I’ve often said that boxing is like old money, it carries down from generation to generation. The history of the sport has so many stories to tell. The sport has so many scenes to see. The problem is the new stories haven’t been told. In today’s climate, the stories of retreads are the ones that are spoken from the sport’s mouth, and frankly, the masses have seemingly developed a deafness of sorts. It is the retreaded talk that has hampered the new blood, and it’s the new bloods that are finding their tales falling on its share of hearing impaired ears. It’s this ignorance that has made the new age of fighters have to fight in what seems like two bouts instead of one.

The fact is, skills, wills and drama are all the ingredients of a classic fight. Take wills, skills, drama and a dash of controversy, then you have all of the ingredients of a dish that fight fans will definitely hold their plates out to request another helping. Just like Ali vs. Frazier, Gatti vs. Ward, Zale vs. Graziano, Morales vs. Barrera, etc., Vazquez vs. Marquez have added their names to that list of rivalries that, if those who have chosen to abandon the sport takes the time to witness, will surely be captured like they were in yesteryear.

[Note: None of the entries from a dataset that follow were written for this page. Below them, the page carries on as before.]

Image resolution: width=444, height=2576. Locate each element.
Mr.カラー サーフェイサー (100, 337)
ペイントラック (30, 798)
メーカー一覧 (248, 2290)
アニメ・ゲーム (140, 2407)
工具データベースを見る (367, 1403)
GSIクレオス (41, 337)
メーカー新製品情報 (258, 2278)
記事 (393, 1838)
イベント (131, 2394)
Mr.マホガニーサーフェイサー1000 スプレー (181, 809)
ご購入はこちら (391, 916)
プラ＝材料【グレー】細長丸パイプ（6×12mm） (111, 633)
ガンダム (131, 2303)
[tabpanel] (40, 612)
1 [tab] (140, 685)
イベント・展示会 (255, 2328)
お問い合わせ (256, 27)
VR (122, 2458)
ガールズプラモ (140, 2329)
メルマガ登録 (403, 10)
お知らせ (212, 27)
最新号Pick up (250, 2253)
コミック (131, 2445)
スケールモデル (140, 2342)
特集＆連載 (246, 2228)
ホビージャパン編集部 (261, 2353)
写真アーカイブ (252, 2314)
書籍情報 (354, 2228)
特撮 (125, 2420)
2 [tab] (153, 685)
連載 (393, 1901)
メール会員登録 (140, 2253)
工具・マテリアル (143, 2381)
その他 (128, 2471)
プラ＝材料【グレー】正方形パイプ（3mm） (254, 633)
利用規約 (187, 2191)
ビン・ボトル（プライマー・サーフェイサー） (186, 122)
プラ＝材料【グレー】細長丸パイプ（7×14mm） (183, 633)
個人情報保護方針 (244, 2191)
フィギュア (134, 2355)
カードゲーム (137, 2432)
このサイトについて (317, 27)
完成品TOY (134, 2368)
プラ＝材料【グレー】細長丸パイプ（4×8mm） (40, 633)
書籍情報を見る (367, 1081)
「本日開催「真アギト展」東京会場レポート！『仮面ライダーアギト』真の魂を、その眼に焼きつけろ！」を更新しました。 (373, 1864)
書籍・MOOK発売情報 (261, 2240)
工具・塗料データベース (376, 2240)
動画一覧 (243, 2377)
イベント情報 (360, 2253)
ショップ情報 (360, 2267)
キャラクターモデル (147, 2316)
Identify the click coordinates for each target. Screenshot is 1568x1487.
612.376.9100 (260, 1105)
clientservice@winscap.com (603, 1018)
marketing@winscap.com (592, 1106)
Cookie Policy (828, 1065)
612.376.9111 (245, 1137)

Exciting bouts like Miguel Cotto vs. Zab Judah, Vic Darchinyan vs. Nonito Donaire and the aforementioned Vazquez vs. Marquez wars, proves that the fight game is live and punching. Add future bouts like Cotto vs. Shane Mosley, Floyd Mayweather Jr. vs. Ricky Hatton, Jermain Taylor vs. Kelly Pavlik and the much American slept on bout between European world champions, Joe Calzaghe vs. Mikkel Kessler, and there is excitement galore.  

I’ve worked hands-on within the sports of boxing and MMA, and both definitely have their place in the sports realm. And maybe I’m in the minority, but I look at both boxing and MMA like I look at baseball, football and basketball; those sport are played with balls, but are very different sports. Boxing and MMA may have their similarities, but both are very different sports as well. I think the contrasts are just as many as the comparisons.

Bouts like Liddell vs. Jackson, Shamrock vs. Ortiz, Ortiz vs. Liddell, Shamrock vs. Gracie, etc. are all bouts that have made names for these combatants. These and others from the MMA world deserve the credit that they receive, but to not put classics like the aforementioned boxing bouts on that deserving pedestal, then it makes me wonder who are the ones getting hit, the fighters or the fans, because some of those fans seem to suffer from cases of dementia.

Staying on the hip hop tip, I must quote another legendary emcee…this time it’s from KRS-ONE. The Bronx rapper said in his 1997 hit, Step into a world, “I’m not saying I’m #1…Um, I’m sorry I lied…I’m # one, two, three, four and five”. For those who think that the boxing game has fell off, open your eyes and you’ll clearly see there is no need to lie, it is still the best sport out there.